WASHINGTON -- if you ignore a potential problem, it may turn into something worse.

That's what the Internal Revenue Service appears to have done with so-called gray box tax-exempt bond deals in which a credit enhancer ends up with money it can invest without regard to arbitrage restrictions.

In the nearly two years since the controversial gray box structure first surfaced, the IRS has failed to give market participants any formal guidance whether such deals may skirt the government's arbitrage or other tax rules.

Although the IRS started studying gray boxes 18 months ago and reportedly was considering issuing a revenue ruling on their legality, the agency has neither done nor said anything since to tell the market what is good or bad about the deals or specify the parameters for their use.

Backers of the deals, which are most often current refundings of federally insured tax-exempt multi-family housing deals that have run into trouble, argue the issues satisfy the tax laws and help save troubled projects by lowering borrowers' costs through the use of credit enhancement.

But critics say the structure of the deals, which appears to be a takeoff on the "black box" deals of the mid-1980s,is a charade designed to set up a sinking fund that is sheltered from arbitrage restrictions. Or they charge the bond proceeds are being used to acquire higher-yielding investments, such as investment property, and the bonds could be declared taxable.

Some bond attorney feel gray boxes, which may involved reputable U.S. credit enhancement firms, may be legitimate. But others feel the structure invites abuse.

While the IRS has been sitting on its hands trying to decide what to do or say about gray boxes, bond lawyers say they are seeing more and more market participants trying to use credit enhancement devices to shield arbitrage investments.
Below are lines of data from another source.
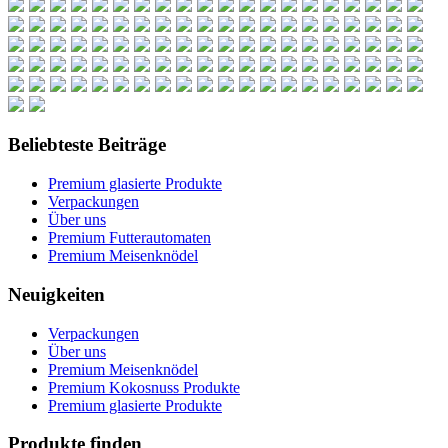
Beliebteste Beiträge
Premium glasierte Produkte
Verpackungen
Über uns
Premium Futterautomaten
Premium Meisenknödel
Neuigkeiten
Verpackungen
Über uns
Premium Meisenknödel
Premium Kokosnuss Produkte
Premium glasierte Produkte
Produkte finden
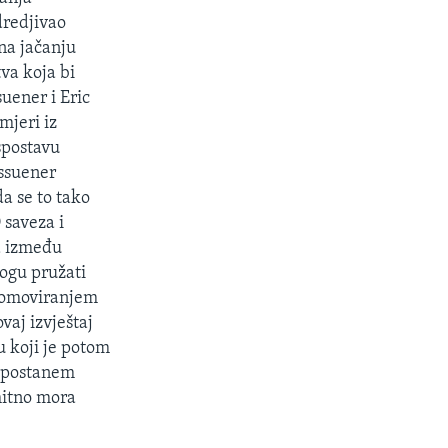
dredjivao
 na jačanju
tva koja bi
uener i Eric
mjeri iz
spostavu
assuener
da se to tako
 saveza i
a između
mogu pružati
promoviranjem
vaj izvještaj
 koji je potom
a postanem
 hitno mora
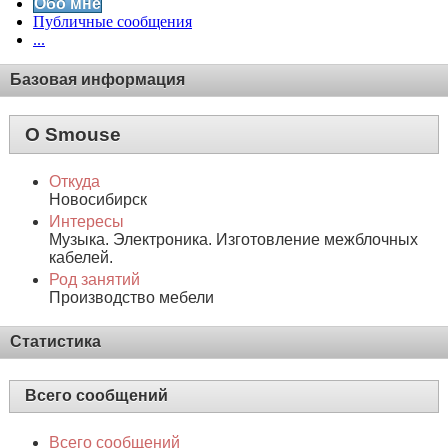
Обо мне
Публичные сообщения
...
Базовая информация
О Smouse
Откуда
Новосибирск
Интересы
Музыка. Электроника. Изготовление межблочных
кабелей.
Род занятий
Производство мебели
Статистика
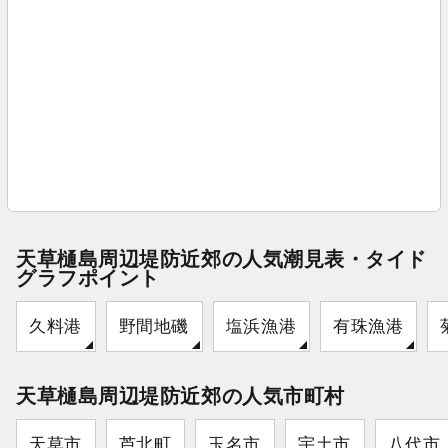
天草樋島周辺堤防近郊の人気潮見表・タイド
グラフポイント
久料港
野間地磯
塩浜漁港
有珠漁港
天草樋島周辺堤防近郊の人気市町村
天草市
芦北町
玉名市
宇土市
八代市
Now some clever market participants have taken the essence of the gray box structure to an extreme by creating what should be dubbed "shadow" box transactions.

Rather than providing real insurance for the bonds, the company providing the credit enchancement appears to end up serving as a front to earn arbitrage.

The first specific example of these variations on the gray box theme to be identified is spotlighted by Washington Bureau reporter Lynn Stevents Hume in a story that appears on the front page of today's issue.

The deal is a $3.9 million junk bond issue that was sold by the Marengo County, Ala., Port Authority, then insured, and resold a day later for $20.5 million. The transaction appears to have been arbitrage driven and designed to bail businessmen out of a financially troubled marina while reaping huge profits for participants, but the participants deny the deal violates tax law or improperly benefits anyone.

Since the 1989 deal, bond lawyers say they have seen a half dozen similar deals in the market. Some fear more will surface if the IRS continues to drag its heels in determining what circumstances, if any, the gray box structure and any variations are acceptable.

While the transaction has been widely discussed and challenged by several bond lawyers at public meetings, the IRS does not appear to have investigated it.

As Ms. Hume painstakingly explains, the transaction revolves around a private insurance company or partnership that had no credit rating and few assets that provided a "credit enhancement" for municipal junk bonds.

The bonds were then rated triple-A and reoffered to investors at premium prices. Most of the profits from the reoffering were indirectly used to pay the credit enhancer, which then invested that money in high-yielding securities to back the bonds, Ms. Hume shows.

Most lawyers and industry officials who reviewed the bond documents -- including officials from major U.S. bond insurers -- said that rather than providing a true credit enhancement that reduced the issuer's borrowing costs, the credit enhancer was setting up an invested sinking fund that guaranteed the payment of debt service. As a result, the credit enhancer earned arbitrage that was not available to the issuer, which would be subject to yield restriction requirements under the tax laws, they said.

The shadow box transaction uses the shadow insurance to do what an issuer could not do -- set up a sinking fund that earns more than the bonds yield.

And much like the black box deals of the mid-1980s, the shadow box transaction is set up so that the bondholders will be paid even if the project fails.

This guarantee, of course, comes at the expense of the nation's taxpayers because the transaction resulted in five time more bonds being issued than were necessary to pay for the project.

Fortunately, reputable bond counsel are strongly advising clients not to get involved in shadow box deals. They fear that issuers could find themselves in a situation similar to the mid-1990s, when the stampede of abusive black box and escrow deals prompted the IRS and Congress to launch a crackdown that still haunts the market.

But self-policing can't be relied upon indefinitely.

If the shadow box technique starts to take off, there could be another stampede that might trigger a heavy-handed response from Congress that might sweep up legitimate financings that use credit enhancements as well as those that are arbitrage-driven.

That's why it's past time for the IRS to sort out the use of both gray boxes and the new shadow box techniques.

Then the IRS should clarify what is legal and what isn't.